Kevin Ferris--the token sane person at the Inquirer--reviews the book We Were One: Shoulder to Shoulder With the Marines Who Took Fallujah.
I'm buying the book today, you can buy it here.
I'll review once I finish, but the Patrick K. O'Donnell work looks good.
Ferris is a voice of reason in a newspaper awash in anti-war, knee-jerk garbage. Note today's editorial:
No, he won't talk to Iran or Syria until they do what the United States wants them to do on other issues. No, he does not see ending the fighting between Israel and Palestinians as connected to U.S. hopes for Iraq. Nor does he agree with changing the U.S. troop focus from combat to training.

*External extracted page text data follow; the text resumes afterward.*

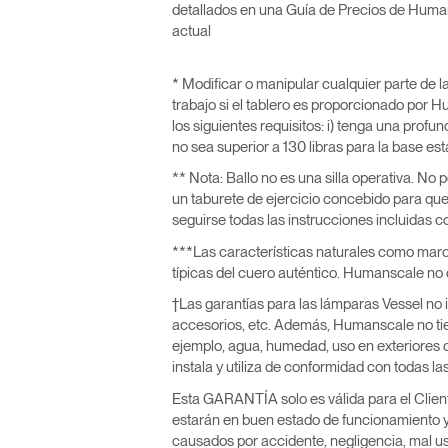
detallados en una Guía de Precios de Hum
actual
* Modificar o manipular cualquier parte de la
trabajo si el tablero es proporcionado por H
los siguientes requisitos: i) tenga una profun
no sea superior a 130 libras para la base es
** Nota: Ballo no es una silla operativa. No
un taburete de ejercicio concebido para qu
seguirse todas las instrucciones incluidas co
***Las características naturales como marca
típicas del cuero auténtico. Humanscale no 
†Las garantías para las lámparas Vessel no i
accesorios, etc. Además, Humanscale no tien
ejemplo, agua, humedad, uso en exteriores o 
instala y utiliza de conformidad con todas l
Esta GARANTÍA solo es válida para el Cliente
estarán en buen estado de funcionamiento y 
causados por accidente, negligencia, mal u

If the Road Runner-like speed of his rejection seems familiar, it should. It's the same Bush administration reflex that helped make the mess in Iraq - and left the United States with shrinking options and leverage.
...Open-mindedness and realism long before now would have allowed the administration to make better choices about stabilizing Iraq from the start. It could have meant earlier policy and strategy revisions that were tied to actual events on the ground.

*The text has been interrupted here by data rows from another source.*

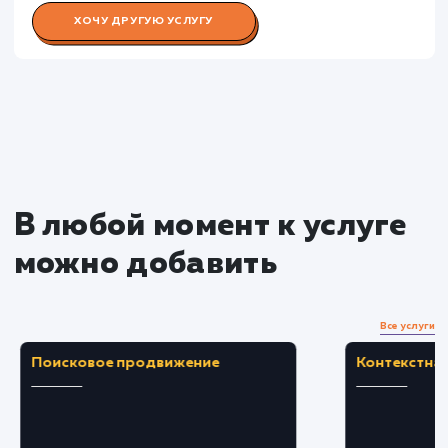
Раскладываем
услугу на пиксели
Преимущества
Увеличение взаимодействия посетителей с
контентом, улучшение SEO.
Получение обратной связи и ценных мнений
от пользователей сайта.
ЗАКАЗАТЬ УСЛУГУ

It is too late to change what has happened. Do-overs are possible in children's games, not in wars. The original goal of having democracy flower in Iraq and spread throughout the region seems as unlikely now as before Saddam's regime fell.
And so it goes. The Inquirer wonders why it's circulation is shrinking on a daily basis and employee/management relations are at their nadir, the answer is on their editorial page every day. The problem is that to discover it, the editorial board would actually have to face reality and would rather sink and be liberal than thrive and be fair.